Studies reveal that in 6 out of 10 households, housewives experience low self-esteem due to being overlooked and disrespected. Their contributions are often taken for granted, as they do not directly participate in income generation. This systemic undervaluation not only affects their mental well-being but also hinders their ability to explore opportunities for personal and professional growth.

Level of hygiene has drastically improved. Rapid urbanization changed people's perspective.

==Education==
The oldest educational institution of Tikiapara is Howrah Muslim High School which is serving the basic requirements of primary, secondary and higher secondary education. The medium of instruction is basically Urdu. However, English and Bengali are also used as second and third language.
St Joseph day school, Holy child and Sacred heart are the English medium schools.

Upper Middle Families tend to send their kids to St. Thomas church or Maria's Day School.

Now the educational system is being refined with lot of young children attending schools. The newly opened Narayana School provides high class primary and secondary and Higher Education in science stream as well.

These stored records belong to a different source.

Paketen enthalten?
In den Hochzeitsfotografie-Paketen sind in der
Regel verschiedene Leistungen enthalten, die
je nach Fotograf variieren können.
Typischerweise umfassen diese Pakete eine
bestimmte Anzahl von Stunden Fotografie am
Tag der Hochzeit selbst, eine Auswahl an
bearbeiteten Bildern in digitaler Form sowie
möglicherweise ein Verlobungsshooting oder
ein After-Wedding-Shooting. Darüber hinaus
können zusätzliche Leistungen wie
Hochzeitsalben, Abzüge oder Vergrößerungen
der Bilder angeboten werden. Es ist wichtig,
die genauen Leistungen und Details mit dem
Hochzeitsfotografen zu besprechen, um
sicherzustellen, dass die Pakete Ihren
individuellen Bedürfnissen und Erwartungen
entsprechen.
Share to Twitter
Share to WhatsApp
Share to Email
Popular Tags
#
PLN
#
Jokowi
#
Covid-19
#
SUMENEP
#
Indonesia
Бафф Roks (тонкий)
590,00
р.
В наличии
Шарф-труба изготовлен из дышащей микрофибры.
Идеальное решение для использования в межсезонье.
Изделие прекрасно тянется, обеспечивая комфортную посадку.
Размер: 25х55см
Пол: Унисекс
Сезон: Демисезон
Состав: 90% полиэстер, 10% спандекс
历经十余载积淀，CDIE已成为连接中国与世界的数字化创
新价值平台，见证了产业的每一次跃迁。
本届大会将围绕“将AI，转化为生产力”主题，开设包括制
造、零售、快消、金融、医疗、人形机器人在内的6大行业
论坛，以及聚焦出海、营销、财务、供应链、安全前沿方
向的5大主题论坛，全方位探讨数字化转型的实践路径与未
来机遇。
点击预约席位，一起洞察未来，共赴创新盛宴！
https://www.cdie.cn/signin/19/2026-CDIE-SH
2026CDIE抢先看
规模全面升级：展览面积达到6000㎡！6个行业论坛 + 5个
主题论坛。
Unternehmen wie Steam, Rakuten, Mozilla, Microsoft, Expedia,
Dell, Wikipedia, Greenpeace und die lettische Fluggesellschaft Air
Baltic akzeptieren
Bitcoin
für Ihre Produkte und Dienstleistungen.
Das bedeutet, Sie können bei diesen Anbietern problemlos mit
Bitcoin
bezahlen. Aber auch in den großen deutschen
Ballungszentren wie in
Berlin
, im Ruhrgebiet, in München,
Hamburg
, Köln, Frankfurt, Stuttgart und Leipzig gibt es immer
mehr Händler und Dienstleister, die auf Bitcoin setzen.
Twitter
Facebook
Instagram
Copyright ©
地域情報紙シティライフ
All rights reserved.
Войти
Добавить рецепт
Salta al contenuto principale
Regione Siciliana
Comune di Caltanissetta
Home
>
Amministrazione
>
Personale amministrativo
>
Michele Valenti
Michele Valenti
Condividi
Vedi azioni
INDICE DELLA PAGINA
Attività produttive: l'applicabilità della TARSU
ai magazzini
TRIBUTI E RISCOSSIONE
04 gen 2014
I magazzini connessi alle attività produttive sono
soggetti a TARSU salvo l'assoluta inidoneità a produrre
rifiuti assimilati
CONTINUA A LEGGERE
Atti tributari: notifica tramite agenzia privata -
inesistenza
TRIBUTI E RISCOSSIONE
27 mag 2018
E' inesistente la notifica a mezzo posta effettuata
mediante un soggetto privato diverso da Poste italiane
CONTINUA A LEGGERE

Other educational institutions of Tikiapara include Sir Syed Ahmed High School, Tikiapara Muslim Girls High School and some other primary schools. The future of English-based education is being nourished under the tender roofs of Samaritan Mission School and Rebecca Belilious Institution, initiated by notable social worker Mamoon Sir. The institution has been granted the status of a High School and efforts are on to concretize this idea of establishing a school having all three streams- arts, commerce and science.